Convair 580, registration C-GQHA,
Photo by Gary Vincent
Monika Hilson recounts a story about working in the first class cabin -
On the DC-8 there were 12 first class seats. They were the choice of the elite in the 1960's that could afford the fare.
It was wonderful to see nicely dressed up and well mannered passengers. We, 'stewardesses', were actually looked up to as a dream career. All of us were immaculate from head to toe, well groomed young and attractive. I had never seen a passenger sitting in a cut off undershirt until 25 years later working a flight to Waikiki, what a shock!
In first class we had a seven course dinner. I can see you all salivating now. It started with beluga caviar, and champagne. Next came the fresh lobster claws, shrimp and scallops done in an exquisite sauce.
Now you could order a cold soup with beautiful breads or a soup called Mulligatawny. We always had vintage French wines. Following that we served a Chateaubriand or another choice of meat, usually Chicken Kiev. The meats were carved at your seat. There was a beautiful red rose and about three wine glasses that were set up on a large linen tablecloth.

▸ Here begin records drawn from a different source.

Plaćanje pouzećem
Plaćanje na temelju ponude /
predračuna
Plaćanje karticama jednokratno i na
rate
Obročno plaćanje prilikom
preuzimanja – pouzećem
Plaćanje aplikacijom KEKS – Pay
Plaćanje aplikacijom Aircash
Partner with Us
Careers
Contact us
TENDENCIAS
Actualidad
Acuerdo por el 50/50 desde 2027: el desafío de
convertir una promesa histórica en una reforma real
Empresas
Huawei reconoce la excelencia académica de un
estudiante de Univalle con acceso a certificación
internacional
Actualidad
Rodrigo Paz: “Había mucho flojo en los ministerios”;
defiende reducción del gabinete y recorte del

Next was the beautiful choice of cheese and fresh fruit and last was the dessert trolley with coffee followed by the liquor trolley and ending with Cuban cigars.
One time I was delegated to work the first class galley. Usually the senior 'stewardess' took the position but, on this occasion, she was a bit tired of working with the public too much.
I hated working the galley. Who wants to move china, glasses, scrape dishes and look after the pilots who did not want to eat their crew meal and would wait to see what was left over from first class.
Now, here is what happened on that flight. It was a rather short take off and we climbed suddenly. Right behind me, I was sitting on the jump seat, I could hear the click of the oven door opening up.
As I was strapped in and we were climbing rapidly I could not get up. All of a sudden, to my horror, I see a beautiful Chateaubriand rolling down the aisle past me. The passenger in the first row caught it and, when we levelled off, I went up to him and said, "thank God we have two of them".
Actually, there were no extra meals on board and we had to work with what we had. I proceeded to the galley, closed the curtain, washed it off and stuck it back into the oven. It turned out very well for escaping down the aisle.
In NetLetter #1475, we mentioned a new Facebook page titled Air Canada Family Friends by Ann Harper and David Slobod.
This is a progressive step forward that will offer our Facebook ACFF membership the opportunity to look for and connect with an even wider array of colleagues dating as far back as our memories stretch. Around this “ACFF Reach” table we can share a sense of history and remember times of transition from the Trans-Canada Air Lines (TCA) inaugural flight of September 1, 1937 through to January 1965 when the national airline, Air Canada, was born.
The journey from government ownership to privatization enriched our lives by allowing us to see the past as an important mindset in moving forward to an incredible future.
Editors' Note: Well worth a visit.
The National UK pension has increased by 3.1%. Unfortunately, this does not affect the pensions received by expats living in Canada or New Zealand which are without a reciprocal social security deal with the UK.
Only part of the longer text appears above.